Your assignment: Write out all of the entries exactly as given.

Top of Record set

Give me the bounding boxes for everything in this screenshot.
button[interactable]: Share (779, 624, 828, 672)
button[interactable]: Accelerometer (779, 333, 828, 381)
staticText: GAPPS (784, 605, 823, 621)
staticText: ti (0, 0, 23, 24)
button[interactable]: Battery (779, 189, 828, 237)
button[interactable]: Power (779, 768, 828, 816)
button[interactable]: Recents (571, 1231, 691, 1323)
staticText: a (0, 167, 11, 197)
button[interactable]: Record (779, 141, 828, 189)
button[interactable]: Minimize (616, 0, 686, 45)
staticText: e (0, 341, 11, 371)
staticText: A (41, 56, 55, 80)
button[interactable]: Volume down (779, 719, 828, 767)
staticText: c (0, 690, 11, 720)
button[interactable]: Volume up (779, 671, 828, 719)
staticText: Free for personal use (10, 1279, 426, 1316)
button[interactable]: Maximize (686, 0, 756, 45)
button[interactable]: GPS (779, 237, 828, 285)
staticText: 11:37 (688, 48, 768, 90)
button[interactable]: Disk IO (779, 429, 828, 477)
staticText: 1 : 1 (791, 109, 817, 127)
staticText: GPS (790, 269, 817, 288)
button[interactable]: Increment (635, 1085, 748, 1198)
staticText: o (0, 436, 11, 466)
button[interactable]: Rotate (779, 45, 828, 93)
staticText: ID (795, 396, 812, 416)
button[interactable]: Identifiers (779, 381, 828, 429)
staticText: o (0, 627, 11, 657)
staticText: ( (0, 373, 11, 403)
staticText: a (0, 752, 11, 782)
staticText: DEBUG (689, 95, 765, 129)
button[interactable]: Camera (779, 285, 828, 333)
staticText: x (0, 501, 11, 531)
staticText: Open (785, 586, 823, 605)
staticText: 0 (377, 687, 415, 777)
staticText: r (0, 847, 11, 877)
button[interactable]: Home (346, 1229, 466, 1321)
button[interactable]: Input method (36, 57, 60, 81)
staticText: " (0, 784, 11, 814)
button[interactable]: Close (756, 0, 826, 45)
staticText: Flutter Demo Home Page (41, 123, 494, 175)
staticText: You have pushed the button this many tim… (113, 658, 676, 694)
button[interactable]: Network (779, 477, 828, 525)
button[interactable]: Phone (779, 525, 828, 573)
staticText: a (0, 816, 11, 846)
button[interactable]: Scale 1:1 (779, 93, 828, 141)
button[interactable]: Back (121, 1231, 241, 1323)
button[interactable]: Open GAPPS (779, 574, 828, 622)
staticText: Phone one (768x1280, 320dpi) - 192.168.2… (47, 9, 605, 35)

Bottom of Record set

Written response:
Give me the bounding boxes for everything in this screenshot.
button[interactable]: Share (779, 624, 828, 672)
button[interactable]: Accelerometer (779, 333, 828, 381)
staticText: GAPPS (784, 605, 823, 621)
staticText: ti (0, 0, 23, 24)
button[interactable]: Battery (779, 189, 828, 237)
button[interactable]: Power (779, 768, 828, 816)
button[interactable]: Recents (571, 1231, 691, 1323)
staticText: a (0, 167, 11, 197)
button[interactable]: Record (779, 141, 828, 189)
button[interactable]: Minimize (616, 0, 686, 45)
staticText: e (0, 341, 11, 371)
staticText: A (41, 56, 55, 80)
button[interactable]: Volume down (779, 719, 828, 767)
staticText: c (0, 690, 11, 720)
button[interactable]: Volume up (779, 671, 828, 719)
staticText: Free for personal use (10, 1279, 426, 1316)
button[interactable]: Maximize (686, 0, 756, 45)
button[interactable]: GPS (779, 237, 828, 285)
staticText: 11:37 (688, 48, 768, 90)
button[interactable]: Disk IO (779, 429, 828, 477)
staticText: 1 : 1 (791, 109, 817, 127)
staticText: GPS (790, 269, 817, 288)
button[interactable]: Increment (635, 1085, 748, 1198)
staticText: o (0, 436, 11, 466)
button[interactable]: Rotate (779, 45, 828, 93)
staticText: ID (795, 396, 812, 416)
button[interactable]: Identifiers (779, 381, 828, 429)
staticText: o (0, 627, 11, 657)
staticText: ( (0, 373, 11, 403)
staticText: a (0, 752, 11, 782)
staticText: DEBUG (689, 95, 765, 129)
button[interactable]: Camera (779, 285, 828, 333)
staticText: x (0, 501, 11, 531)
staticText: Open (785, 586, 823, 605)
staticText: 0 (377, 687, 415, 777)
staticText: r (0, 847, 11, 877)
button[interactable]: Home (346, 1229, 466, 1321)
button[interactable]: Input method (36, 57, 60, 81)
staticText: " (0, 784, 11, 814)
button[interactable]: Close (756, 0, 826, 45)
staticText: Flutter Demo Home Page (41, 123, 494, 175)
staticText: You have pushed the button this many tim… (113, 658, 676, 694)
button[interactable]: Network (779, 477, 828, 525)
button[interactable]: Phone (779, 525, 828, 573)
staticText: a (0, 816, 11, 846)
button[interactable]: Scale 1:1 (779, 93, 828, 141)
button[interactable]: Back (121, 1231, 241, 1323)
button[interactable]: Open GAPPS (779, 574, 828, 622)
staticText: Phone one (768x1280, 320dpi) - 192.168.2… (47, 9, 605, 35)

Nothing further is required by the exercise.